PROVIDED MATERIAL:
+++

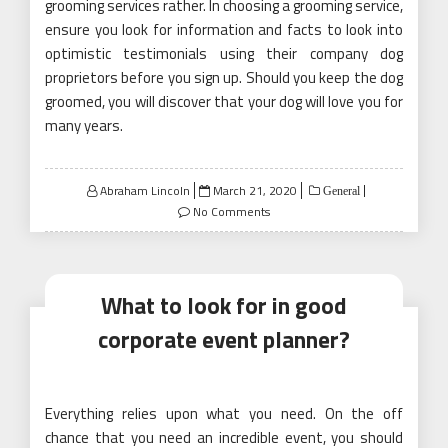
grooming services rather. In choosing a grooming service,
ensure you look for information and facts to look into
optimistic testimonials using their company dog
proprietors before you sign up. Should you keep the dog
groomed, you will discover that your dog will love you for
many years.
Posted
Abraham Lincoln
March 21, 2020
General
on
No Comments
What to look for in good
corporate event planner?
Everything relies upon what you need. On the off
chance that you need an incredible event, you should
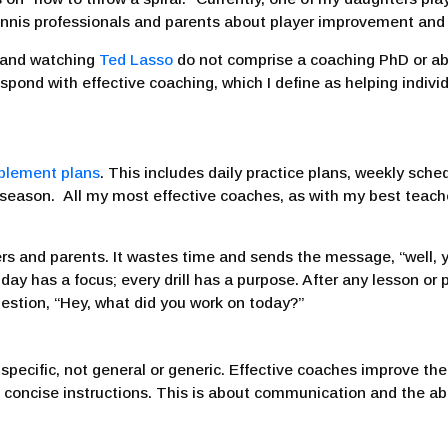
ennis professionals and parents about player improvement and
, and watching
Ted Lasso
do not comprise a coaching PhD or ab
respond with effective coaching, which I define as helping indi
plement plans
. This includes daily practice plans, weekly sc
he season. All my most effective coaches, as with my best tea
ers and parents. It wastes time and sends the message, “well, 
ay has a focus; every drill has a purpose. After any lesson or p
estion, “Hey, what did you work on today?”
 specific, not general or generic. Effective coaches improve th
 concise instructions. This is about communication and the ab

+++

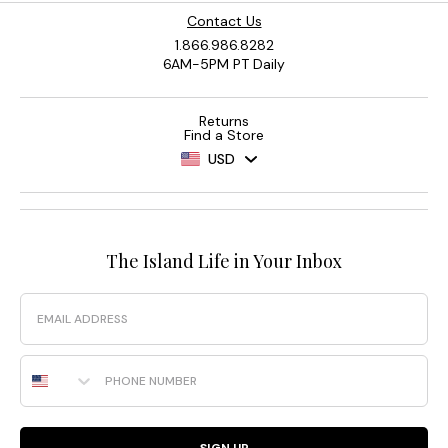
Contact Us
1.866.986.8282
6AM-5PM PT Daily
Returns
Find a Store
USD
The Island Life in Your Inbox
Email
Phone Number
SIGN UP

+++

EXERCISE: Here the job is to copy the listing above word for word, starting at the line with "optimistic testimonials using" and ending at the line with "what did you", and to leave out the pictures.

ANSWER FOR THE TASK:
optimistic testimonials using their company dog
proprietors before you sign up. Should you keep the dog
groomed, you will discover that your dog will love you for
many years.
Posted
Abraham Lincoln
March 21, 2020
General
on
No Comments
What to look for in good
corporate event planner?
Everything relies upon what you need. On the off
chance that you need an incredible event, you should
ennis professionals and parents about player improvement and
, and watching
Ted Lasso
do not comprise a coaching PhD or ab
respond with effective coaching, which I define as helping indi
plement plans
. This includes daily practice plans, weekly sc
he season. All my most effective coaches, as with my best tea
ers and parents. It wastes time and sends the message, “well, 
ay has a focus; every drill has a purpose. After any lesson or p
estion, “Hey, what did you work on today?”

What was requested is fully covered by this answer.